Your task is to write out exactly the lines from the line containing "Details [tab] (551, 1209)" through the end of the records, inclusive at both ends.

- - - -

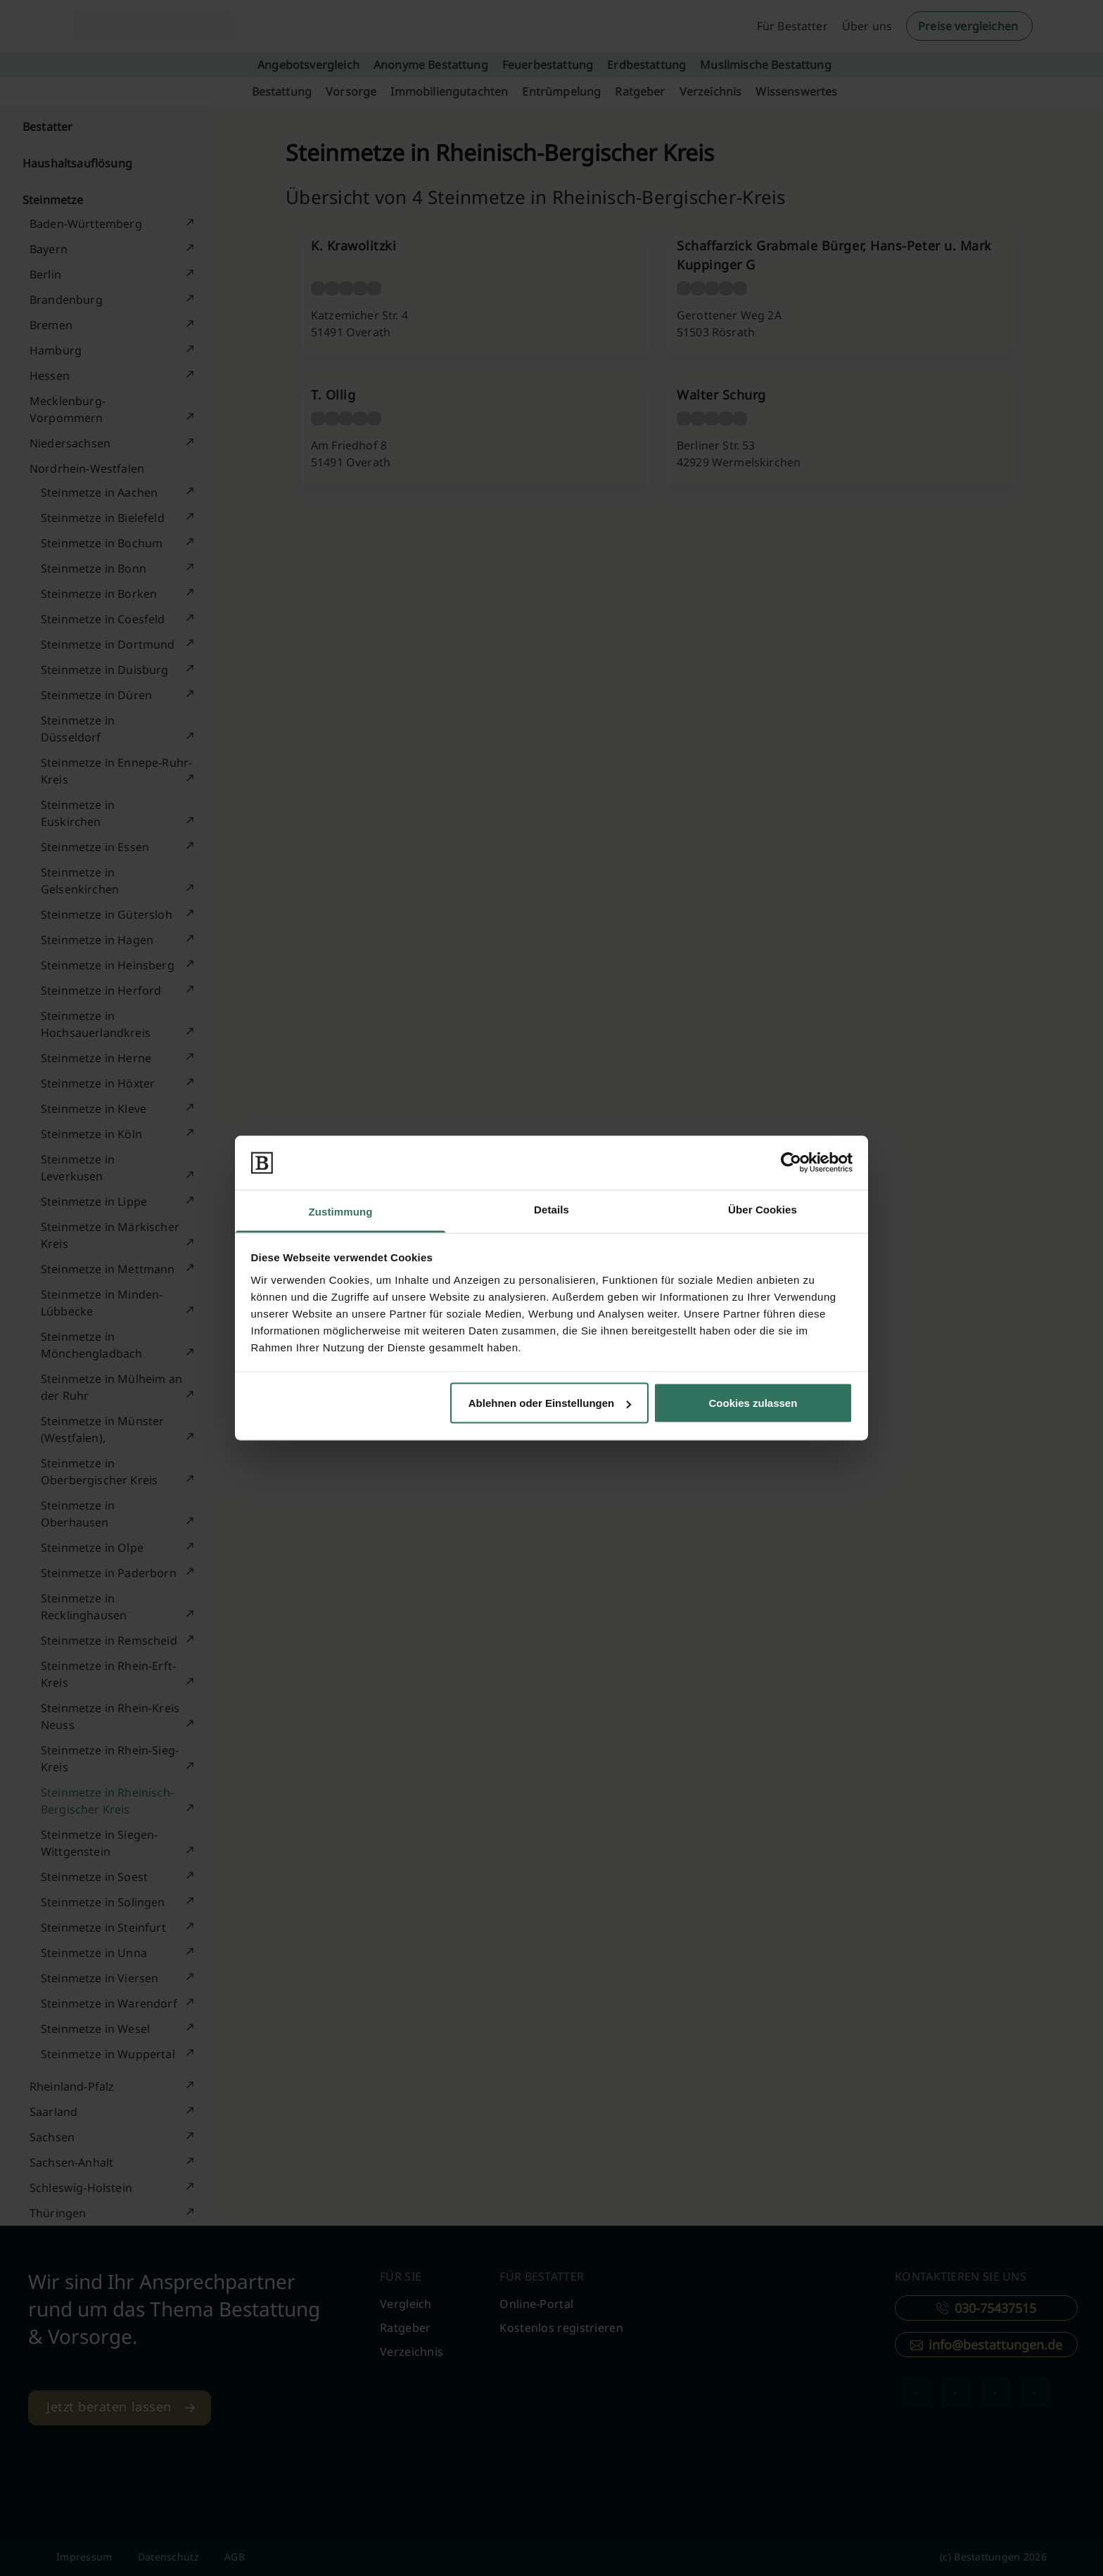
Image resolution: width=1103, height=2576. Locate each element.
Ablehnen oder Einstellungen (550, 1403)
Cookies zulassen (752, 1403)
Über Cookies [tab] (762, 1209)
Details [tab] (551, 1209)
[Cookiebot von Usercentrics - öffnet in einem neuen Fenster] (791, 1162)
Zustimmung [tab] (341, 1211)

- - - -

**Written solution:**
Details [tab] (551, 1209)
[Cookiebot von Usercentrics - öffnet in einem neuen Fenster] (791, 1162)
Zustimmung [tab] (341, 1211)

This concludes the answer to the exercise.